Позднее, откуда-то прямо с гор, из чащи леса, вкатились в село неказистые, но юркие «газики», а за ними, плавно покачиваясь, важно проплыла центральной улицей совхозная «Победа».
Председатели сельских Советов и колхозов, секретари партийных организаций, заведующие фермами, лучшие доярки, телятницы, чабаны, скотники съезжались, чтобы решить на районном совещании неотложные вопросы зимовки скота.
Сегодня по горло выпало работы мастерам парикмахерской. Вот, сняв большую нагольную шубу и шапку, искусно составленную из лапок рыси, в кресло опустился известный сарлычник[1] Сенюш Белендин.
— Что прикажете? — спросил его парикмахер.
— Все делай. Голова стриги, борода брей.
Закутав Сенюша в белое, мастер принялся бойка лязгать ножницами. Старик, опираясь на подлокотники, сидел важно. Смежая веки, он порой улыбался, мысленно представляя, как придет домой. Ведь Келемчи, пожалуй, не узнает его. Скажет: кто это такой молодой? Неужели муж? Колька тоже удивится.
А мастер старался изо всех сил. Еще не закончив стрижку, он громко крикнул в маленькую комнатушку:
— Прибор!
Сбрив редкую бороду, парикмахер положил на коричневое морщинистое лицо Сенюша компресс, потом схватился за одеколон.
— Э, зачем так? — Сенюш предостерегающе поднял руку. — Я охотник… Зверь испугается, стороной пойдет. У него дорог много.

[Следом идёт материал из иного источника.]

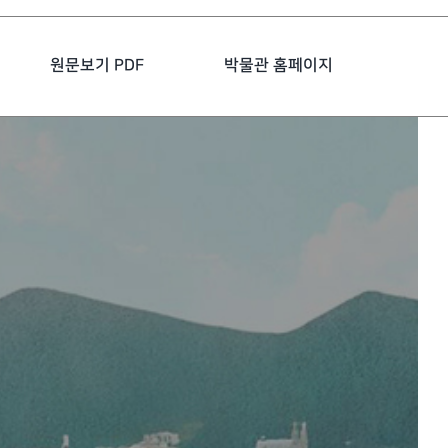
원문보기 PDF
박물관 홈페이지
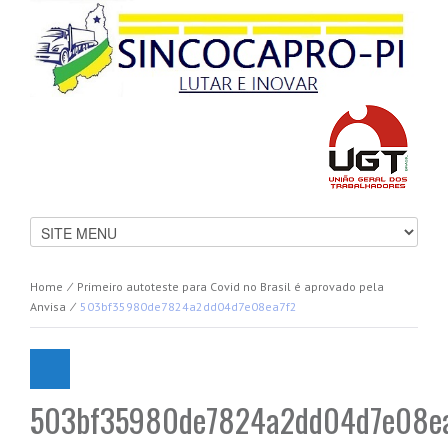
Home
⁄
Primeiro autoteste para Covid no Brasil é aprovado pela
Anvisa
⁄
503bf35980de7824a2dd04d7e08ea7f2
503bf35980de7824a2dd04d7e08e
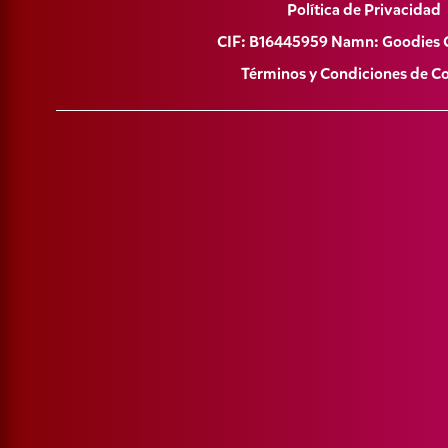
Política de Privacidad
CIF: B16445959 Namn: Goodies 
Términos y Condiciones de 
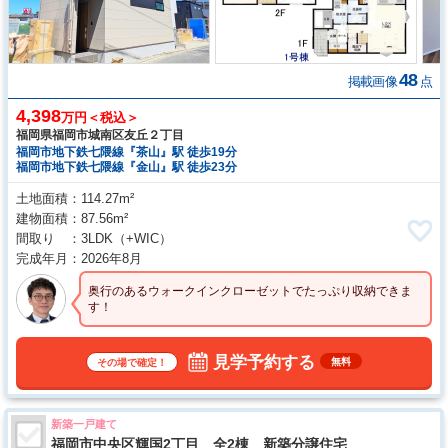
48
掲載画像
点
4,398
万円＜税込＞
福岡県福岡市城南区友丘２丁目
福岡市地下鉄七隈線『茶山』駅 徒歩19分
福岡市地下鉄七隈線『金山』駅 徒歩23分
土地面積
114.27m²
建物面積
87.56m²
間取り
3LDK
（+WIC）
完成年月
2026年8月
奥行のあるウォークインクローゼットでたっぷり収納できま
す！
見学予約する
無料
その場で確定！
新築一戸建て
福岡市中央区輝国2丁目 全2棟 新築分譲住宅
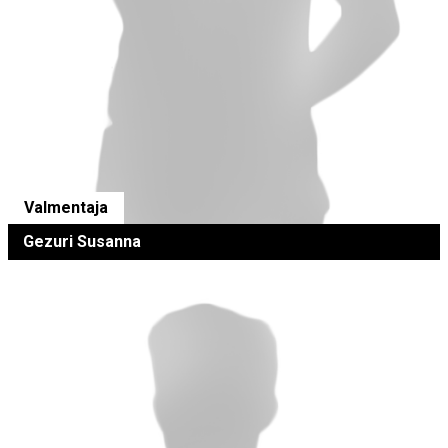
Valmentaja
Gezuri Susanna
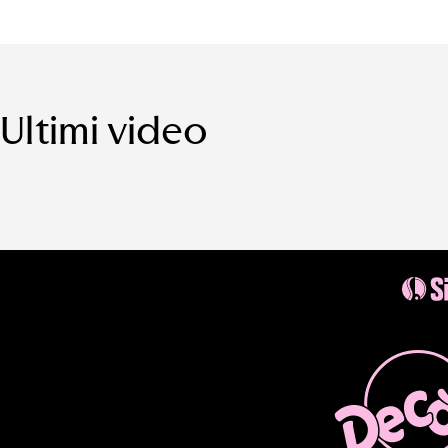
Ultimi video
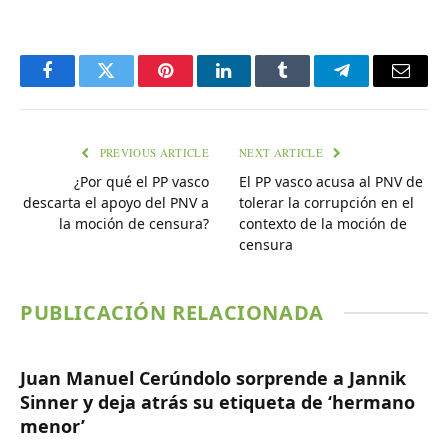
Facebook
Twitter
Pinterest
LinkedIn
Tumblr
Telegram
Email
PREVIOUS ARTICLE
NEXT ARTICLE
¿Por qué el PP vasco
El PP vasco acusa al PNV de
descarta el apoyo del PNV a
tolerar la corrupción en el
la moción de censura?
contexto de la moción de
censura
PUBLICACIÓN RELACIONADA
Juan Manuel Cerúndolo sorprende a Jannik
Sinner y deja atrás su etiqueta de ‘hermano
menor’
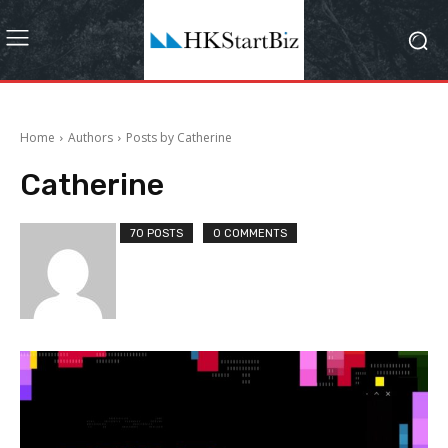
Home
Authors
Posts by Catherine
Catherine
70 POSTS
0 COMMENTS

…Совещание началось во второй половине дня в районном Доме культуры. Председатель райисполкома Петр Фомич Грачев докладывал о положении в животноводстве. Высокий, с солидным, свисающим через ремень брюшком, он отрывался от разложенных на трибуне записей лишь для того, чтобы отхлебнуть из стакана воды да вытереть платком лицо.
— Наш район животноводческий, горный. Скот — наше основное богатство. О нем надо проявить максимум беспокойства. Наш долг — спасти скот, не допустить падежа. И не только это. Мы должны бороться за повышение продуктивности. Она в первой половине декабря упала на двадцать три и семь десятых процента и теперь составляет…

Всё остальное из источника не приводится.